Islamistes du Mujao à Gao au Mali (Reuters)

Plus que d’une crise politico-sécuritaire, s’agit-il, sans doute, d’une crise structurelle de l’Etat-nation dont la fragilité multi décennale avait pourtant averti par moments à travers de signes annonciateurs. Dans l’histoire du Mali postcolonial, l’année 2012 restera d’une résonance singulière. Une année entamée avec les angoisses diffusées par le chaudron libyen ; l’éclatement de la rébellion ; le coup d’Etat du 22 mars, la chute du Nord et la crise politique au sud. Triste tableau plongeant le pays dans ce qui ressemble encore à une impasse. Et si cette tragédie avait ses causes lointaines ?

Les chercheurs ont souvent averti de la fragilité sévissant au cœur des Etats postcoloniaux. Fragilité déclinée sous de multiples aspects dont le sécuritaire. Tant de fois le Mali avait été mis à rude épreuve par le bellicisme d’une partie des Touaregs avec Iyad Ag Ghali, comme double meneur et enfant gâté de la République. Privilège des allers-retours belligènes, il aura jusque-là survécu à tous les présidents maliens, de Moussa Traoré à l’actuel titulaire du poste. Le Mali a souvent préféré les paix bricolées, mal ficelées à la guerre nécessaire. La paix durable en a pris un coup tant du côté du bellicisme touareg, les flammes de la paix n’étaient qu’un cérémonial de dupes et de naïfs. Notre nation souffre d’abord d’un manque de courage et de vision politiques. Payant le prix exorbitant des hypothèques pesant sur la nation, le piège géopolitique et géostratégique est en passe de se refermer sur un Mali miné par les divisions internes, alimentées par les appétits et les agendas personnels. Souci des nombrils, cimetière de l’intérêt général, nos égoïsmes trop nourris font dépérir la nation saccagée. Occupés à chercher ailleurs les coupables, nous nous accordons souvent le luxe d’une sainte innocence. Et pourtant, si l’ampleur de notre descente aux enfers a bien surpris, les indicateurs de la gouvernance technicienne avaient été souvent décriés comme insuffisants pour témoigner de la solidité de notre pays.
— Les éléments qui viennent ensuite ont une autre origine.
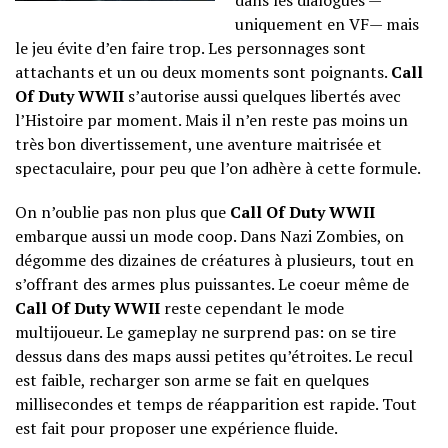
dans les dialogues —
uniquement en VF— mais
le jeu évite d’en faire trop. Les personnages sont
attachants et un ou deux moments sont poignants.
Call
Of Duty WWII
s’autorise aussi quelques libertés avec
l’Histoire par moment. Mais il n’en reste pas moins un
très bon divertissement, une aventure maitrisée et
spectaculaire, pour peu que l’on adhère à cette formule.
On n’oublie pas non plus que
Call Of Duty WWII
embarque aussi un mode coop. Dans Nazi Zombies, on
dégomme des dizaines de créatures à plusieurs, tout en
s’offrant des armes plus puissantes. Le coeur même de
Call Of Duty WWII
reste cependant le mode
multijoueur. Le gameplay ne surprend pas: on se tire
dessus dans des maps aussi petites qu’étroites. Le recul
est faible, recharger son arme se fait en quelques
millisecondes et temps de réapparition est rapide. Tout
est fait pour proposer une expérience fluide.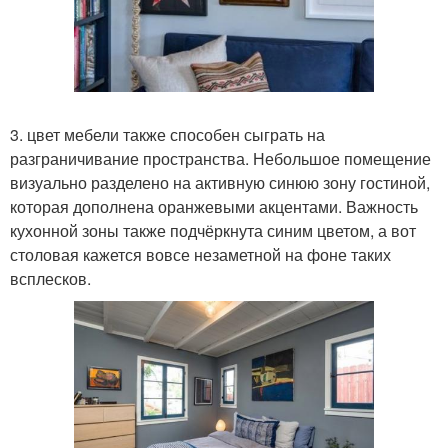
3. цвет мебели также способен сыграть на
разграничивание пространства. Небольшое помещение
визуально разделено на активную синюю зону гостиной,
которая дополнена оранжевыми акцентами. Важность
кухонной зоны также подчёркнута синим цветом, а вот
столовая кажется вовсе незаметной на фоне таких
всплесков.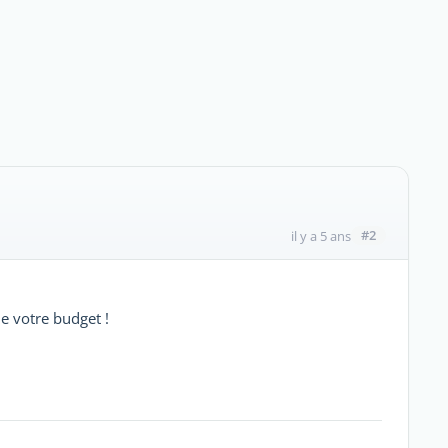
#2
il y a 5 ans
e votre budget !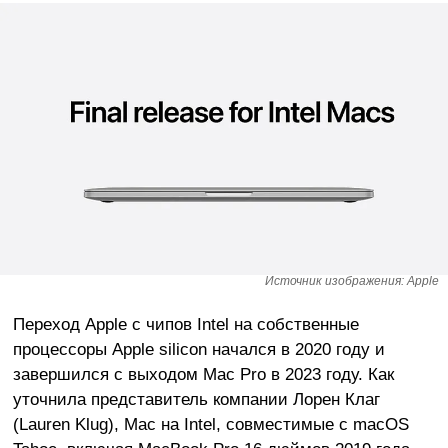
Источник изображения: Apple
Переход Apple с чипов Intel на собственные
процессоры Apple silicon начался в 2020 году и
завершился с выходом Mac Pro в 2023 году. Как
уточнила представитель компании Лорен Клаг
(Lauren Klug), Mac на Intel, совместимые с macOS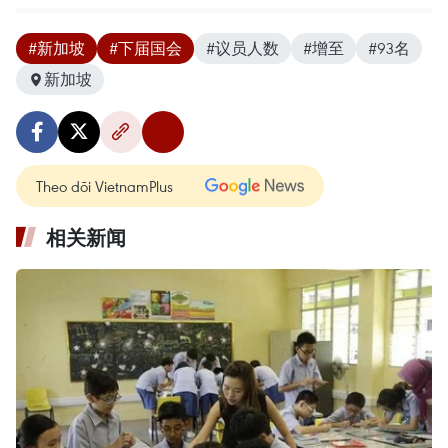
#新加坡
#下届国会
#议员人数
#增至
#93名
新加坡
Theo dõi VietnamPlus
相关新闻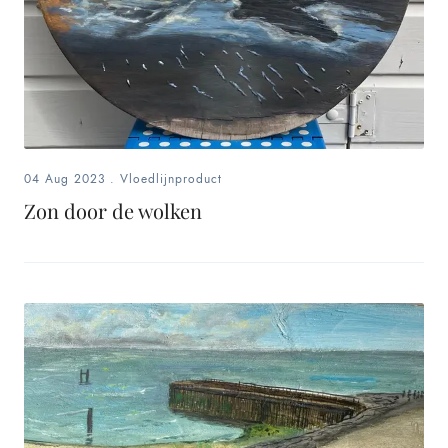
04 Aug 2023
.
Vloedlijnproduct
Zon door de wolken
Le satisfecit des institutions internationales plus attachées au génie comptable de la gestion, à la technostructure et surtout à l’onction des vitrines cache souvent ce que l’on pourrait, à vrai dire, qualifier de fragilité structurelle des Etats africains. L’éclatement de la rébellion nous a rappelés de tristes souvenirs et produits de nouveaux traumatismes. Les massacres d’Aguelhok constituèrent une sorte de tragédie au sein de l’armée malienne mais aussi une traumatologie pour le pays entier, sans compter les souffrances humaines, silencieuses ou bruyantes générées par l’application d’une charia inspirée d’un dogmatisme nébuleux, d’un conservatisme fanatisé. Si le coup d’Etat du 22 mars est plus le résultat de l’incapacité d’un pouvoir à se préserver, se sécuriser d’un plan savamment orchestré, il aura, tout en puisant dans un argumentaire dont tout est loin d’être faux tant ATT n’était pas sans reproche, même dans sa gestion du Nord, précipité tout de même la chute du Nord.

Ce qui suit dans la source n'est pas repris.